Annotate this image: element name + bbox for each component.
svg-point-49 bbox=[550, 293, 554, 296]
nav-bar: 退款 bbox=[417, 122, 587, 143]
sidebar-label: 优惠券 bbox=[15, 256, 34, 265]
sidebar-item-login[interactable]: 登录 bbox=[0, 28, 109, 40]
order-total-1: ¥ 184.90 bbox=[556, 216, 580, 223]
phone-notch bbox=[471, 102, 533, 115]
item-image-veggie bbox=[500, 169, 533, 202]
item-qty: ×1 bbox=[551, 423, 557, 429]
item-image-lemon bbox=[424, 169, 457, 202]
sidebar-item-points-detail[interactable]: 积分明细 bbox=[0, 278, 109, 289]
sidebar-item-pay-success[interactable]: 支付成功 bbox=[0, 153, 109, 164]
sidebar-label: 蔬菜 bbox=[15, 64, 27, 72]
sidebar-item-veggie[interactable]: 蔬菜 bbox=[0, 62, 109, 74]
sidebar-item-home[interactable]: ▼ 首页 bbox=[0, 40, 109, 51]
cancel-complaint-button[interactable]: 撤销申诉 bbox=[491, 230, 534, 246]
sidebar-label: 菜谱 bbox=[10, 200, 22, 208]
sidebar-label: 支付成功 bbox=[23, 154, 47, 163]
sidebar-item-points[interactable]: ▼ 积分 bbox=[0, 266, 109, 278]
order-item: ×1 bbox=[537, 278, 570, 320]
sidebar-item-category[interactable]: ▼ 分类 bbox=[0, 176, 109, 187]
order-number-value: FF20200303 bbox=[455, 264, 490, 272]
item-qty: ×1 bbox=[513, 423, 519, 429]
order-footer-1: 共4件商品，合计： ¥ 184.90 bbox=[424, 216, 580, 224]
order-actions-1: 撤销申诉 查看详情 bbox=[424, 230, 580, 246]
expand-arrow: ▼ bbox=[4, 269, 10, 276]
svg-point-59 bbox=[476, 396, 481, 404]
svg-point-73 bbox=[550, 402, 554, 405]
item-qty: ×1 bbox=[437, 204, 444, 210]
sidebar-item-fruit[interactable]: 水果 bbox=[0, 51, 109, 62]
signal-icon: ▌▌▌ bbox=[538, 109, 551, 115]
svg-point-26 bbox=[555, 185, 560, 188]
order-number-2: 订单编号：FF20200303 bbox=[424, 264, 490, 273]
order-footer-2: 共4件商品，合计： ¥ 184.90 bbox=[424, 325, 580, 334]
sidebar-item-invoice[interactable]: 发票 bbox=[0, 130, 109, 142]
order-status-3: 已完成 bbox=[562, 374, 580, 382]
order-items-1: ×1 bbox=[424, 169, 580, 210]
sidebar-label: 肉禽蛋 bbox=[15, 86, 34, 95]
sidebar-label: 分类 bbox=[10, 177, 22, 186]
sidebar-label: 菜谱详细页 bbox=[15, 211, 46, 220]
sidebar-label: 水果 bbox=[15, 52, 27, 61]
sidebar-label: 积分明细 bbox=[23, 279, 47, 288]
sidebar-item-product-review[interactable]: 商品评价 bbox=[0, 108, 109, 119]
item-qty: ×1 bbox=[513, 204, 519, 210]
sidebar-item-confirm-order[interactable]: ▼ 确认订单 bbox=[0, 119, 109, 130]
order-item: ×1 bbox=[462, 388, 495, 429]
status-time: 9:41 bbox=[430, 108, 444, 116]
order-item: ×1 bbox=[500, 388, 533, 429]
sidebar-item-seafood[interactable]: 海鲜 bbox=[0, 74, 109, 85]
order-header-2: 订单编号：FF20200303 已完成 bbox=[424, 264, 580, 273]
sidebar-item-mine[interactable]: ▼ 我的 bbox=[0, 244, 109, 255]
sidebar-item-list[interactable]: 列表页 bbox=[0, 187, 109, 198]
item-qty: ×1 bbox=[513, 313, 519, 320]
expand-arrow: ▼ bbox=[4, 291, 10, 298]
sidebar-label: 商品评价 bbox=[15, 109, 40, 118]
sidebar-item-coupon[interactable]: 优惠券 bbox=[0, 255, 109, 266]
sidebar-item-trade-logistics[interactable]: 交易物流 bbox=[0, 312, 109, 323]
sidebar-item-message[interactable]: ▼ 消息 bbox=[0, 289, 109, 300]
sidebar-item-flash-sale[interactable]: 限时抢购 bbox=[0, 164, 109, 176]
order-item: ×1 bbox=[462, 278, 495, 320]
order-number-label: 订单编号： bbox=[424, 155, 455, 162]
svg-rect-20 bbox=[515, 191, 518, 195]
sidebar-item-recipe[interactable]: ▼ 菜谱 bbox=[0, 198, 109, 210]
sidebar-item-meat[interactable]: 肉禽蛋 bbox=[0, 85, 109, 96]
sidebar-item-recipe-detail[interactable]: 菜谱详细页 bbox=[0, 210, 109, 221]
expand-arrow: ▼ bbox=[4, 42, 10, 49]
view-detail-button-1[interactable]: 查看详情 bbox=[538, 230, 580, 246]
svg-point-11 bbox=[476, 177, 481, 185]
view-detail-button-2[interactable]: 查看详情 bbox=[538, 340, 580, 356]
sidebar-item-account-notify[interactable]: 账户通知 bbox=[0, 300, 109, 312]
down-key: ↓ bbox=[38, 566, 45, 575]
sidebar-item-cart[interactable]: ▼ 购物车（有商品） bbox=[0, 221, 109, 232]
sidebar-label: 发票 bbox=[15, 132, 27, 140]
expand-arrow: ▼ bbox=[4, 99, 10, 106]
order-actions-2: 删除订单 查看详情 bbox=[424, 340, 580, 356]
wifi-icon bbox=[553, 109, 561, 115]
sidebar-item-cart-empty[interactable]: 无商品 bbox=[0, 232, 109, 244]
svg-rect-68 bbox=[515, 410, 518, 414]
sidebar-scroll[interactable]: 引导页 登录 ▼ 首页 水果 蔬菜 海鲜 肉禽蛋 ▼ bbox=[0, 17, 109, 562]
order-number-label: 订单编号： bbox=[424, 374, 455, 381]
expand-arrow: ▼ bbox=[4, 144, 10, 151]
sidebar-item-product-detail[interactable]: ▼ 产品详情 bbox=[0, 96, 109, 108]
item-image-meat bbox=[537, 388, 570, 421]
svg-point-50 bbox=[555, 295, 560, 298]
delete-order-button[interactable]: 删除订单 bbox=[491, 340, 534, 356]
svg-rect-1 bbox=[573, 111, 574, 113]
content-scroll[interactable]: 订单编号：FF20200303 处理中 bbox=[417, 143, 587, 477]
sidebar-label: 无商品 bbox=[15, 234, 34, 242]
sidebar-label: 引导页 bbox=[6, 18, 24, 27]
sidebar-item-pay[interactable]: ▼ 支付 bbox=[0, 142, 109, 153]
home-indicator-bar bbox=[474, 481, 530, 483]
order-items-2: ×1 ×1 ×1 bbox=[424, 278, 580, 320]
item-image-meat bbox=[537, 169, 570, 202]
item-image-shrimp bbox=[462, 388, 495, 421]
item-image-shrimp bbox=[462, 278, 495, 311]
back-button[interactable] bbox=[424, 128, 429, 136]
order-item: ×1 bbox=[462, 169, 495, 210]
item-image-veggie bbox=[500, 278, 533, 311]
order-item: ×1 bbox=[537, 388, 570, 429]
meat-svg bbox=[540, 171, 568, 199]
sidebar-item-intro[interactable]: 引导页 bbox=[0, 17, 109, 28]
————
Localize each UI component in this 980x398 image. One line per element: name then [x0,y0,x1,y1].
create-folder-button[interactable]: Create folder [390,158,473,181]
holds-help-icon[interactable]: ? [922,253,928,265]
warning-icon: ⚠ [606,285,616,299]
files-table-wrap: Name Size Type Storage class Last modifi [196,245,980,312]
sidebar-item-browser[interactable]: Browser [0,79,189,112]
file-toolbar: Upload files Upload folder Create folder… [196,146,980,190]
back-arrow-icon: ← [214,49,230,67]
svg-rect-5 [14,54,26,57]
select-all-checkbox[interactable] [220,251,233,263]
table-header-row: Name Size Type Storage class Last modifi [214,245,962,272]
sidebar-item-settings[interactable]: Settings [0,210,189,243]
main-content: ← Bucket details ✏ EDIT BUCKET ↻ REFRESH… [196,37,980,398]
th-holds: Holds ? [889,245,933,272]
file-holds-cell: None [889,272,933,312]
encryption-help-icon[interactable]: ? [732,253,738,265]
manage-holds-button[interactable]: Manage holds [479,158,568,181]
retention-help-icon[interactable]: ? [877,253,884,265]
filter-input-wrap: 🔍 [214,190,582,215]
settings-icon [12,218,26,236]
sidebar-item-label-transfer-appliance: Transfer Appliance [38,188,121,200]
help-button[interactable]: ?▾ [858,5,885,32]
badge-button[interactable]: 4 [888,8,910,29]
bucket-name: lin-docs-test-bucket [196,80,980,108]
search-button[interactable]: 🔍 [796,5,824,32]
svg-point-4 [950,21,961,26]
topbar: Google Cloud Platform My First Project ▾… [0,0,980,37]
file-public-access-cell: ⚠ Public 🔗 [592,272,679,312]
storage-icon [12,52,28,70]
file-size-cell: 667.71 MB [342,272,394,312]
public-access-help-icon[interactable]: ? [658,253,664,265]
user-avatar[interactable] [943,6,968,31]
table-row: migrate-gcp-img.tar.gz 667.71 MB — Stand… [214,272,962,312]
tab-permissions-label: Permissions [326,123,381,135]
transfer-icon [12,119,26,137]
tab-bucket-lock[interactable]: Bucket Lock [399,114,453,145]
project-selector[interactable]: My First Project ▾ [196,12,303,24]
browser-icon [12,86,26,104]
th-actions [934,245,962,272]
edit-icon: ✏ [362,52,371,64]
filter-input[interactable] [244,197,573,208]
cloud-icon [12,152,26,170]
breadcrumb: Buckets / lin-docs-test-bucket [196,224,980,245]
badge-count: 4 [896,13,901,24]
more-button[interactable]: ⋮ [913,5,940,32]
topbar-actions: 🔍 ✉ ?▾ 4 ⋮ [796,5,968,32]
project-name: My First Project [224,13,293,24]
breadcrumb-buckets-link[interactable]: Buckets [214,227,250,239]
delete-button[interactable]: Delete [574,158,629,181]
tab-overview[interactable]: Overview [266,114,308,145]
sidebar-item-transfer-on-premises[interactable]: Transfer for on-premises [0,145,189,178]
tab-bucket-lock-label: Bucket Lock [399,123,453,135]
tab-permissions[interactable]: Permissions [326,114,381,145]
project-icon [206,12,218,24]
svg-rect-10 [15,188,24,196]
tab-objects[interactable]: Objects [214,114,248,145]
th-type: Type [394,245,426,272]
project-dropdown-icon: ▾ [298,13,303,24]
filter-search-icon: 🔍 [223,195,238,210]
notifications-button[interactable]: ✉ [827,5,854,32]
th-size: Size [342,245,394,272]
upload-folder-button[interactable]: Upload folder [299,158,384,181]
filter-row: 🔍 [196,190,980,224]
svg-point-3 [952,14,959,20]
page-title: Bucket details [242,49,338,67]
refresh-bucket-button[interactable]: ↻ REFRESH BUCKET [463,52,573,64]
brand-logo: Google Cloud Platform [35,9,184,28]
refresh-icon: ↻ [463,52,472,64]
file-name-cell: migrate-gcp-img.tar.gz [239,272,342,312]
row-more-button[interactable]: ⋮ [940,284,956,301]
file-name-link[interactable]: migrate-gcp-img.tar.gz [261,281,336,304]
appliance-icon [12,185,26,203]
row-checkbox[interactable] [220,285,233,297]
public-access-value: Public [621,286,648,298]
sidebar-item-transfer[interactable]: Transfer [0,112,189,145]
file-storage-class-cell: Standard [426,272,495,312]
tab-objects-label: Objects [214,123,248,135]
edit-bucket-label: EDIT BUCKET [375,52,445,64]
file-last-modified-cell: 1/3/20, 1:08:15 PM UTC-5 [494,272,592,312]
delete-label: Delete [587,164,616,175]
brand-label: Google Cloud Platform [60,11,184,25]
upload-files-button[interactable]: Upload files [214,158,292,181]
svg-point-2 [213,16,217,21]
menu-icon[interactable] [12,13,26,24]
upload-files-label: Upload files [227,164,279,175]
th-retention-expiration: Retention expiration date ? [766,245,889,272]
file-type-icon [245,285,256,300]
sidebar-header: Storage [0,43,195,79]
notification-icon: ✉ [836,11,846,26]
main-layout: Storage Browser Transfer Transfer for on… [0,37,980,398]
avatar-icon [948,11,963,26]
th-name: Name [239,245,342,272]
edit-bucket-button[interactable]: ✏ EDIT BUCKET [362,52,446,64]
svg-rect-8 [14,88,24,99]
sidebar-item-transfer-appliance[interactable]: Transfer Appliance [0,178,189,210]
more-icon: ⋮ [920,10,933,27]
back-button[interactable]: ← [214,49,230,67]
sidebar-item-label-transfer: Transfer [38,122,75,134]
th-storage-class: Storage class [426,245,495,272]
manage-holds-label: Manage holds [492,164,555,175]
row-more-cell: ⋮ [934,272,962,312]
————
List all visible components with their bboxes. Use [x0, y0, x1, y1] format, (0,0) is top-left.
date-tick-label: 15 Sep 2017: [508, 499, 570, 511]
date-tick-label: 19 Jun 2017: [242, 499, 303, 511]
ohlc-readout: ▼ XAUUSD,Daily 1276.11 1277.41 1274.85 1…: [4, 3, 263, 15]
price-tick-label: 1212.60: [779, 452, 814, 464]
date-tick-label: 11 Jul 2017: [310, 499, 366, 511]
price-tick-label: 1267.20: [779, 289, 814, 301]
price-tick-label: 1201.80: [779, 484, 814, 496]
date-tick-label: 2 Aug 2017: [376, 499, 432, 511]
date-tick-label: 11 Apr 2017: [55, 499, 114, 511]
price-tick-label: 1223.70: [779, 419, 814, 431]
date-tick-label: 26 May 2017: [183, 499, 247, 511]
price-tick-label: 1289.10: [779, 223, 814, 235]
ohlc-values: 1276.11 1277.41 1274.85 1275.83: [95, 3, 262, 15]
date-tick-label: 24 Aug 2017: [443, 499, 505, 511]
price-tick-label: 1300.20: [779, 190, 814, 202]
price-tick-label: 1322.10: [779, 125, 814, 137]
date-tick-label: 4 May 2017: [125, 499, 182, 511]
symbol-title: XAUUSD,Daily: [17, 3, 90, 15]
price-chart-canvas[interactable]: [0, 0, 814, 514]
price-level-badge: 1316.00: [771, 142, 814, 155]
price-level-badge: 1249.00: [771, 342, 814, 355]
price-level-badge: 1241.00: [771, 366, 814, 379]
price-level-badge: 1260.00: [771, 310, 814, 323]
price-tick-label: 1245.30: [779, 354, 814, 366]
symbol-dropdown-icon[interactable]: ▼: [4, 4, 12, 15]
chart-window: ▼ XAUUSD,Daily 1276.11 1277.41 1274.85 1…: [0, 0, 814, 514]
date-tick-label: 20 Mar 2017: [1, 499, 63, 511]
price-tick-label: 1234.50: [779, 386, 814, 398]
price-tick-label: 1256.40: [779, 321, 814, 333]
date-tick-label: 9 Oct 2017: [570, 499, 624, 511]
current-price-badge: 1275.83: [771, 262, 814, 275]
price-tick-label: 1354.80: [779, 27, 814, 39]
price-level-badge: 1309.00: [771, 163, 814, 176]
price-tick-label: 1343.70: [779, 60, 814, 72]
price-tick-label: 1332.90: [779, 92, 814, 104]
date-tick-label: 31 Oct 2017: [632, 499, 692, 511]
————
▸ **WORK REQUIRED**
Go through the listing above. Show each line where the word "Platform" is found.

▸ **SOLUTION TO THIS EXERCISE**
topbar: Google Cloud Platform My First Project ▾… [0,0,980,37]
brand-logo: Google Cloud Platform [35,9,184,28]
brand-label: Google Cloud Platform [60,11,184,25]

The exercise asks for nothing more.